ウイングレット規制後の2017年カタールテストで試されたドゥカティのカウル
 共通ECUを巡る駆け引きの時代は、2013年秋にアプリリアからドゥカティへ移籍してきたジジ・ダッリーニャが、その手腕を発揮しはじめた時期でもある。また、この頃からドゥカティは、エアロダイナミクス活用に徹底的な工夫とこだわりを見せはじめ、現在に至る。

 ドゥカティがバイクのフロント部分に文字どおりの羽根(ウィングレット)を搭載したのは、たしか2015年シーズンだった。やがて、この羽根状突起は危険だとしてルールで禁止されるが、すると今度は、同様の空力効果を発揮する部位でありながらもそれをフロントカウルの一部に盛り込むことで「部品としての羽根ではなくて、あくまでカウルの一部」という理屈を通してしまう。

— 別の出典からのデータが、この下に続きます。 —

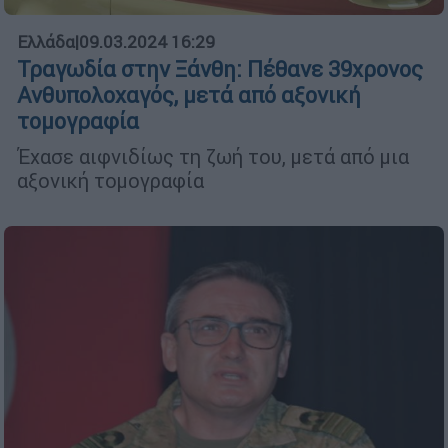
Ελλάδα
|
09.03.2024 16:29
Τραγωδία στην Ξάνθη: Πέθανε 39χρονος
Ανθυπολοχαγός, μετά από αξονική
τομογραφία
Έχασε αιφνιδίως τη ζωή του, μετά από μια
αξονική τομογραφία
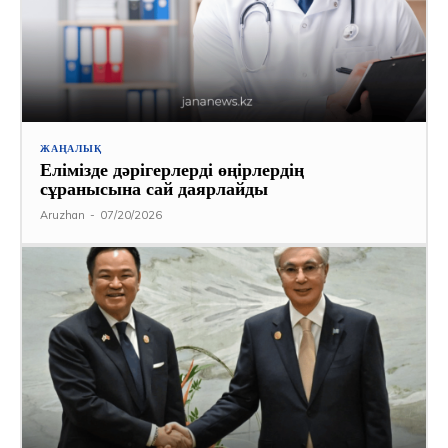
ЖАҢАЛЫҚ
Елімізде дәрігерлерді өңірлердің
сұранысына сай даярлайды
Aruzhan
-
07/20/2026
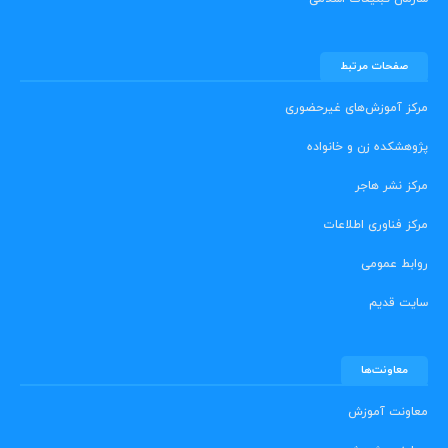
صفحات مرتبط
مرکز آموزش‌های غیرحضوری
پژوهشکده زن و خانواده
مرکز نشر هاجر
مرکز فناوری اطلاعات
روابط عمومی
سایت قدیم
معاونت‌ها
معاونت آموزش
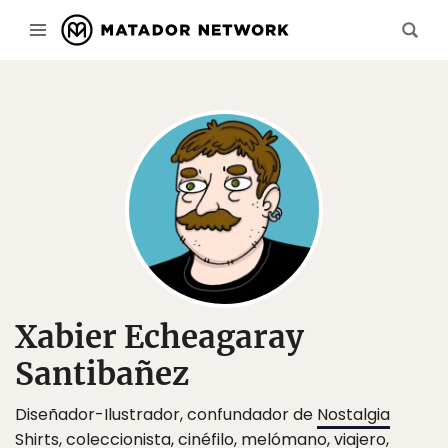
Xabier Echeagaray
Santibañez
Diseñador-Ilustrador, confundador de
Nostalgia
Shirts
, coleccionista, cinéfilo, melómano, viajero,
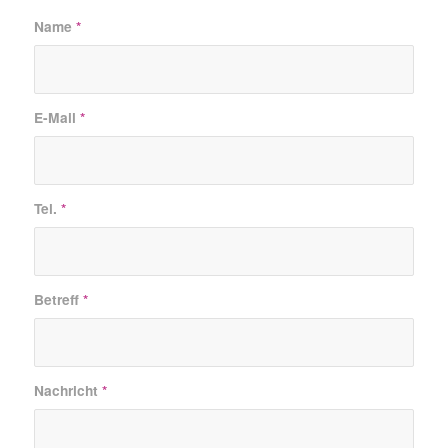
Name
*
E-Mail
*
Tel.
*
Betreff
*
Nachricht
*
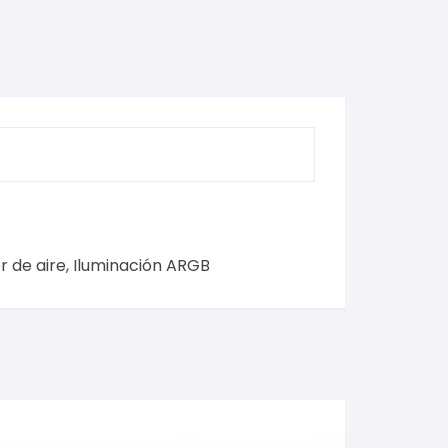
 de aire, Iluminación ARGB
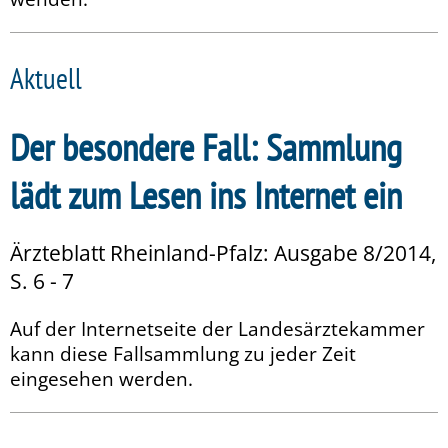
Aktuell
Der besondere Fall: Sammlung
lädt zum Lesen ins Internet ein
Ärzteblatt Rheinland-Pfalz: Ausgabe 8/2014,
S. 6 - 7
Auf der Internetseite der Landesärztekammer
kann diese Fallsammlung zu jeder Zeit
eingesehen werden.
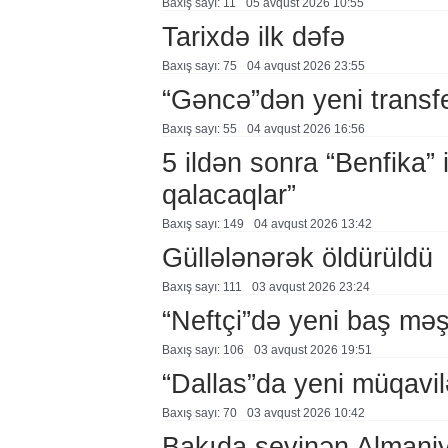
Baxış sayı: 11
05 avqust 2026 10:55
Tarixdə ilk dəfə
Baxış sayı: 75
04 avqust 2026 23:55
“Gəncə”dən yeni transf
Baxış sayı: 55
04 avqust 2026 16:56
5 ildən sonra “Benfika” 
qalacaqlar”
Baxış sayı: 149
04 avqust 2026 13:42
Güllələnərək öldürüldü
Baxış sayı: 111
03 avqust 2026 23:24
“Neftçi”də yeni baş məş
Baxış sayı: 106
03 avqust 2026 19:51
“Dallas”da yeni müqavil
Baxış sayı: 70
03 avqust 2026 10:42
Bakıda sevinən Almaniy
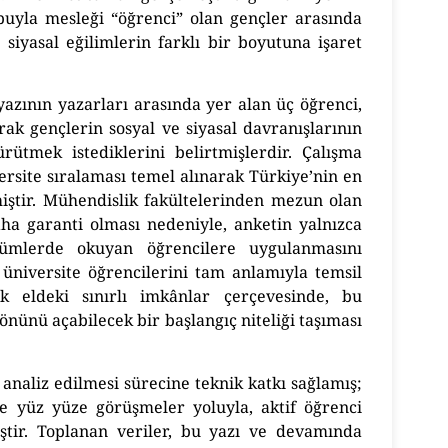
ubuyla mesleği “öğrenci” olan gençler arasında
siyasal eğilimlerin farklı bir boyutuna işaret
azının yazarları arasında yer alan üç öğrenci,
rak gençlerin sosyal ve siyasal davranışlarının
rütmek istediklerini belirtmişlerdir. Çalışma
rsite sıralaması temel alınarak Türkiye’nin en
miştir. Mühendislik fakültelerinden mezun olan
aha garanti olması nedeniyle, anketin yalnızca
ölümlerde okuyan öğrencilere uygulanmasını
 üniversite öğrencilerini tam anlamıyla temsil
k eldeki sınırlı imkânlar çerçevesinde, bu
önünü açabilecek bir başlangıç niteliği taşıması
analiz edilmesi sürecine teknik katkı sağlamış;
e yüz yüze görüşmeler yoluyla, aktif öğrenci
iştir. Toplanan veriler, bu yazı ve devamında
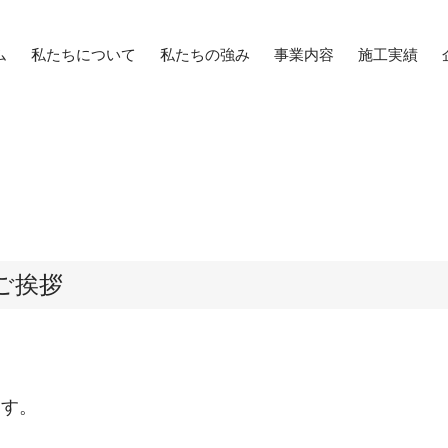
ム
私たちについて
私たちの強み
事業内容
施工実績
ご挨拶
ます。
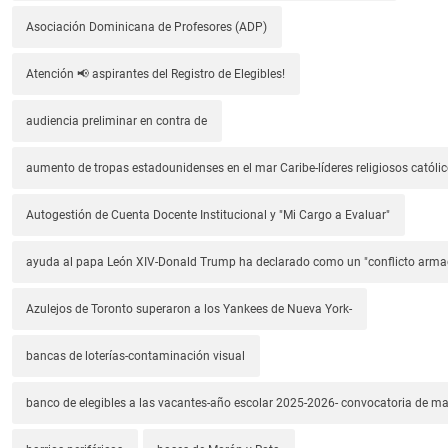
Asociación Dominicana de Profesores (ADP)
Atención 📢 aspirantes del Registro de Elegibles!
audiencia preliminar en contra de
aumento de tropas estadounidenses en el mar Caribe-líderes religiosos católic
Autogestión de Cuenta Docente Institucional y "Mi Cargo a Evaluar"
ayuda al papa León XIV-Donald Trump ha declarado como un "conflicto arm
Azulejos de Toronto superaron a los Yankees de Nueva York-
bancas de loterías-contaminación visual
banco de elegibles a las vacantes-año escolar 2025-2026- convocatoria de m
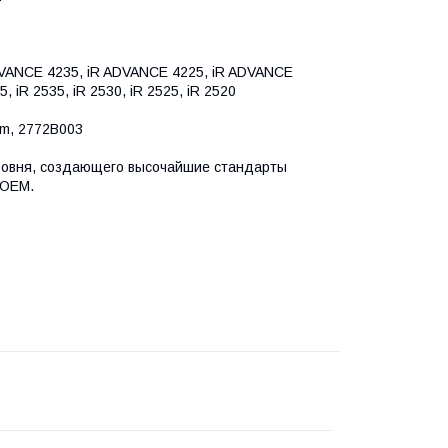
DVANCE 4235, iR ADVANCE 4225, iR ADVANCE
 iR 2535, iR 2530, iR 2525, iR 2520
m, 2772B003
ровня, создающего высочайшие стандарты
 OEM.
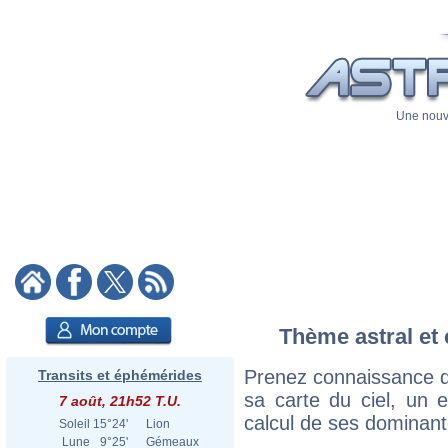
Une nouve
Thème astral et 
Prenez connaissance d
Transits et éphémérides
sa carte du ciel, un ex
7 août, 21h52 T.U.
calcul de ses dominant
Soleil
15°24'
Lion
Lune
9°25'
Gémeaux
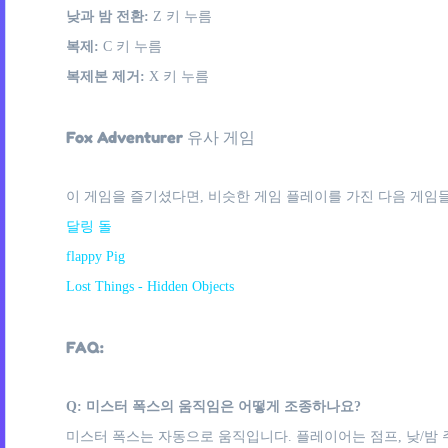
낮과 밤 전환:
Z 키 누름
복제:
C 키 누름
복제본 제거:
X 키 누름
Fox Adventurer 유사 게임
이 게임을 즐기셨다면, 비슷한 게임 플레이를 가진 다음 게임들
달링 돌
flappy Pig
Lost Things - Hidden Objects
FAQ:
Q: 미스터 폭스의 움직임은 어떻게 조종하나요?
미스터 폭스는 자동으로 움직입니다. 플레이어는 점프, 낮/밤 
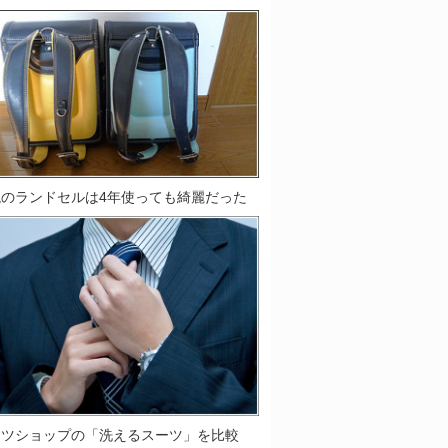
鞄のランドセルは4年使っても綺麗だった
ーツショップの「洗えるスーツ」を比較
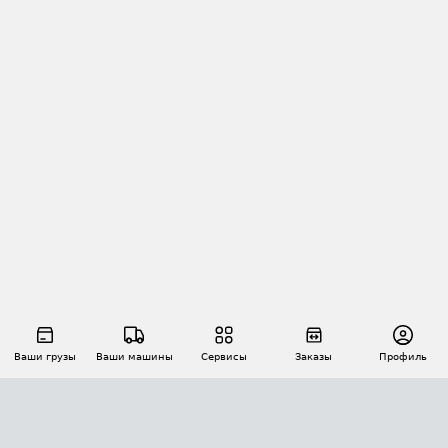
Ваши грузы
Ваши машины
Сервисы
Заказы
Профиль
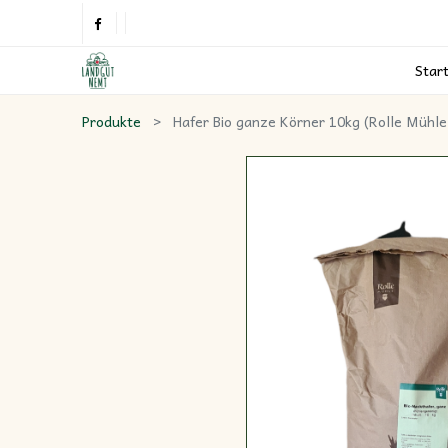
Star
Produkte
Hafer Bio ganze Körner 10kg (Rolle Mühle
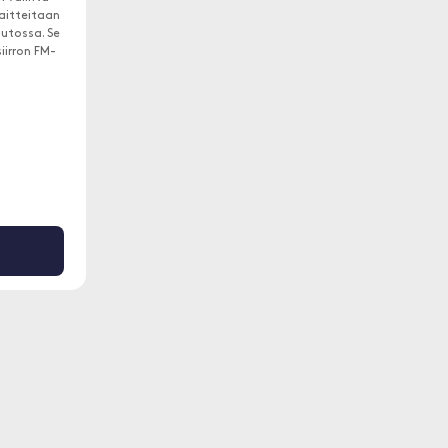
laitteitaan
autossa. Se
iirron FM-
ähteeseen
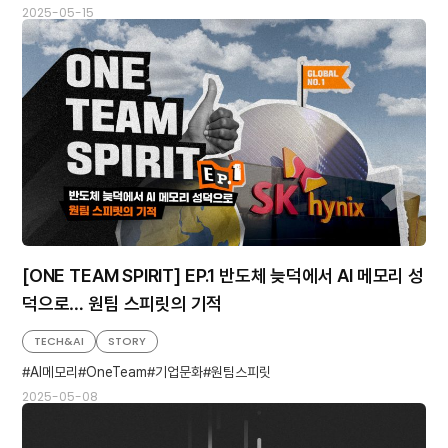
원팀
원팀스피릿
2025-05-15
[ONE TEAM SPIRIT] EP.1 반도체 늦덕에서 AI 메모리 성
덕으로… 원팀 스피릿의 기적
TECH&AI
STORY
AI메모리
OneTeam
기업문화
원팀스피릿
2025-05-08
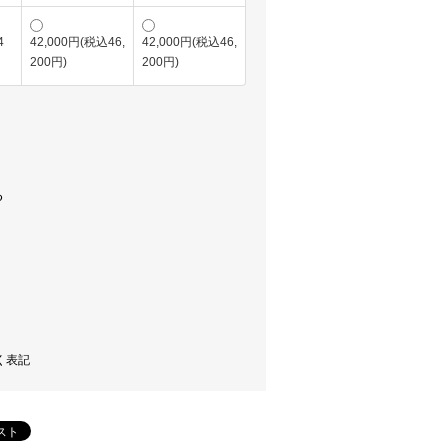
4
42,000円(税込46,
42,000円(税込46,
200円)
200円)
く表記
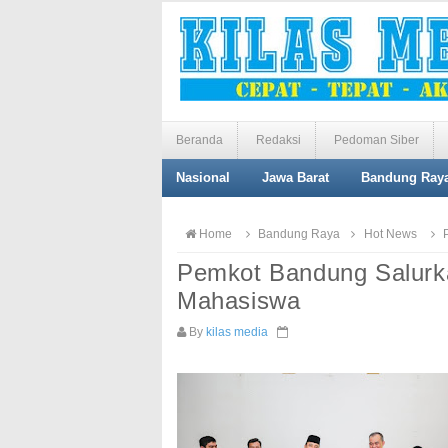
Beranda
Redaksi
Pedoman Siber
Nasional
Jawa Barat
Bandung Ray
Home
Bandung Raya
Hot News
P
Pemkot Bandung Salur
Mahasiswa
By
kilas media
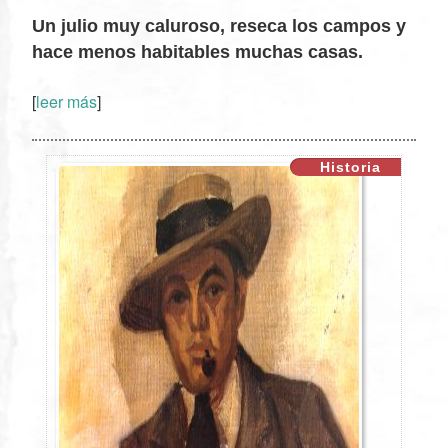
Un julio muy caluroso, reseca los campos y
hace menos habitables muchas casas.
[
leer más
]
XX
Historia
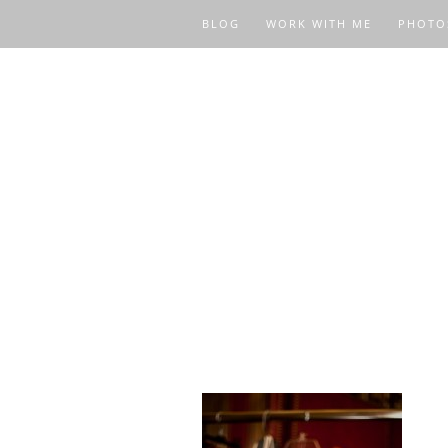
BLOG
WORK WITH ME
PHOTO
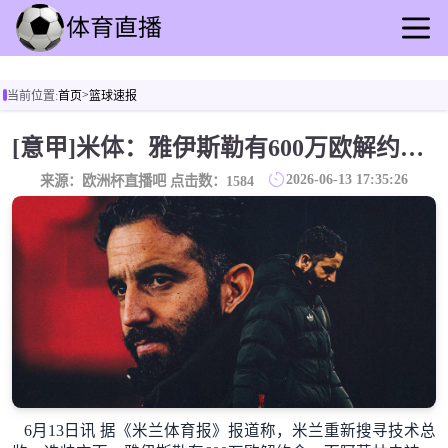
首页
>
当前位置:
首页
篮球速报
足球直播
篮球直播
[意甲]米体：雅伊斯勒有600万欧解约金，而阿莫林未被米兰100%说服
足球录像
2026-06-13 17:35:26
来源：欧洲杯直播吧 点击数：
1584
篮球录播
足球动态
篮球速报
全球联赛
6月13日讯 据《米兰体育报》报道称，米兰重新搜寻技术总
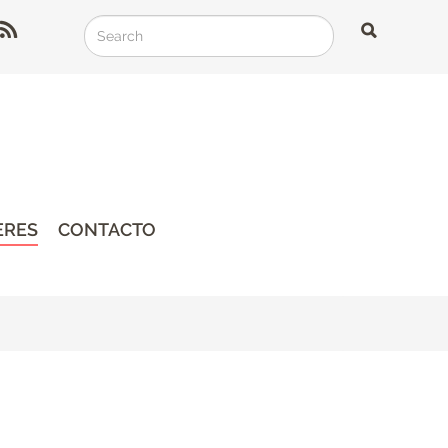
Search
Search
Search
ERES
CONTACTO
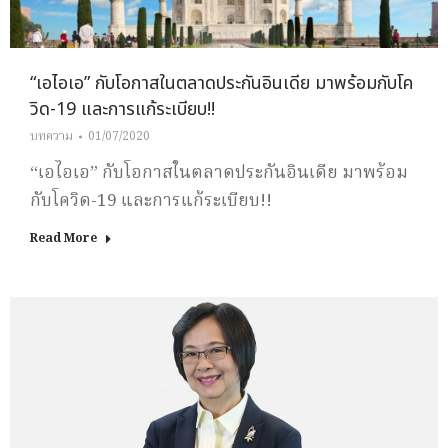
“เอไอเอ” กับโอกาสในตลาดประกันอินเดีย มาพร้อมกับโค
วิด-19 และการแก้ระเบียบ!!
บทความ
01/07/2020
“เอไอเอ” กับโอกาสในตลาดประกันอินเดีย มาพร้อม
กับโควิด-19 และการแก้ระเบียบ!!
Read More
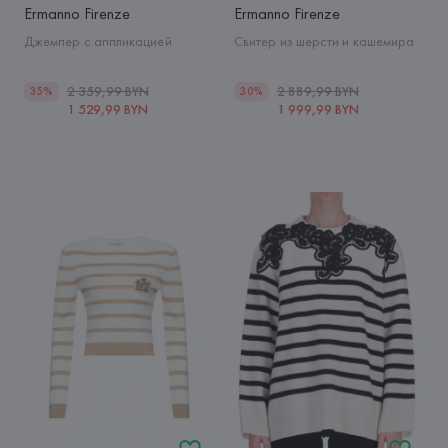
Ermanno Firenze
Ermanno Firenze
Джемпер с аппликацией
Свитер из шерсти и кашемира
2 359,99 BYN
2 889,99 BYN
35%
30%
1 529,99 BYN
1 999,99 BYN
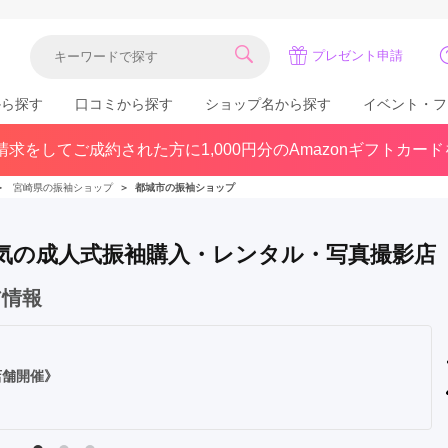
プレゼント申請
から探す
口コミから探す
ショップ名から探す
イベント・フ
求をしてご成約された方に1,000円分のAmazonギフトカー
関東
県(30)
東京都(383)
千葉県(183)
＞
宮崎県の振袖ショップ
＞
都城市の振袖ショップ
(36)
埼玉県(246)
神奈川県(228)
茨城県(93)
群馬県(57)
栃木県(54)
で人気の成人式振袖購入・レンタル・写真撮影店
北陸
ア情報
石川県(57)
福井県(38)
富山県(37)
(80)
店舗開催》
中国
広島県(87)
岡山県(69)
鳥取県(29)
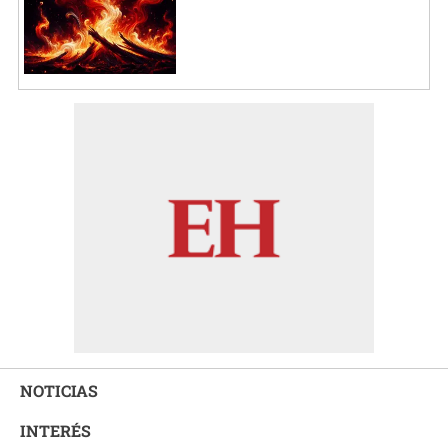
NOTICIAS
INTERÉS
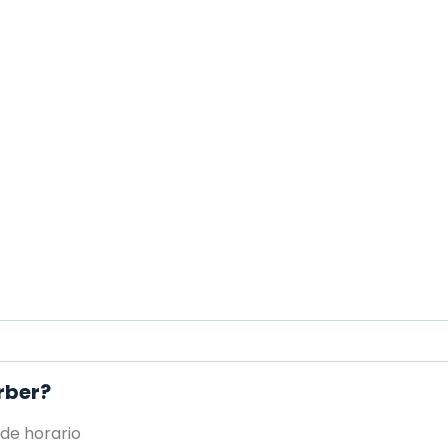
rber?
 de horario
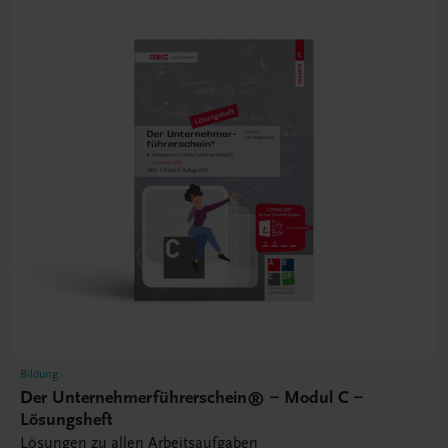
Bildung
Der Unternehmerführerschein® – Modul C –
Lösungsheft
Lösungen zu allen Arbeitsaufgaben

 このケースなどはたしかに、「ルールの抜け穴」の典型例だろう。羽根のようで羽根ではない大きなフロントカウルが彼らのピットガレージで初めてお披露目されたときには、苦笑のようなざわめきもあった。しかし、その苦笑は、じつはドゥカティ陣営の奇抜なアイディアに対するある種の賞賛であったようにも思う。なんといっても、禁止に至った最初のウィングレットといい、現在に至る数々のエアロパーツといい、彼らがつけた先鞭を他社がこぞって採用していったのだから。「狡猾」と文字で記せば悪印象も抱きかねないが、そんな彼らの知略は、じつはルールを知悉してそれを最大限に活用する戦術的・戦略的「巧緻」、といったほうが、むしろ適切なのではないか。

 つまり、ドゥカティに対して「ズルい」と指弾して悔しさを紛らわせ、溜飲を下げているつもりの言説は、じっさいのところ、自分たちが擁護している陣営に戦術的・戦略的な巧緻さが足りないことを暗に指摘しているのと、じつは同義になってしまっているのではないか。

 そういえば、ホンダが圧倒的な強さを誇っていたある一時期、欧州のパドックでは一部の人々が「日本人は閉鎖的で秘密主義で、我々にはけっして明かさずに日本人同士の間だけでこっそりと何かを隠しているズルい連中だ」ともっともらしく〈批判〉する声もあった。笑止というほかない難癖で、洋の東西を問わず偏狭なものの見方というものは、えてしてそういうものだろう。今ではそのような陰口も聞かれなくなったが、これは裏を返せば、現在の日本企業勢は彼らがそのような猜疑心や脅威を抱かずにすむほど影が薄い存在になってしまった、ということでもあるのかもしれない。

 とはいえ、栄枯盛衰は世の習いである。かつてホンダが最強を誇った時代にヤマハは苦戦を強いられ、そのヤマハがホンダを追い落とし、ホンダがふたたび無類の強さを発揮した時代を経て、今はドゥカティが日本企業勢の上に君臨している。そんな勢力関係も、いつか時間が経てばまた変化をしていくにちがいない。「大きな出来事でも、動きの軸になるのは小さな蝶番だ」という言葉はある人気小説の一節だが、問題は、その小さな蝶番を動かす地道でもツボを押さえた効果的なひと押しを、はたしてできるのかどうか、ということだろう。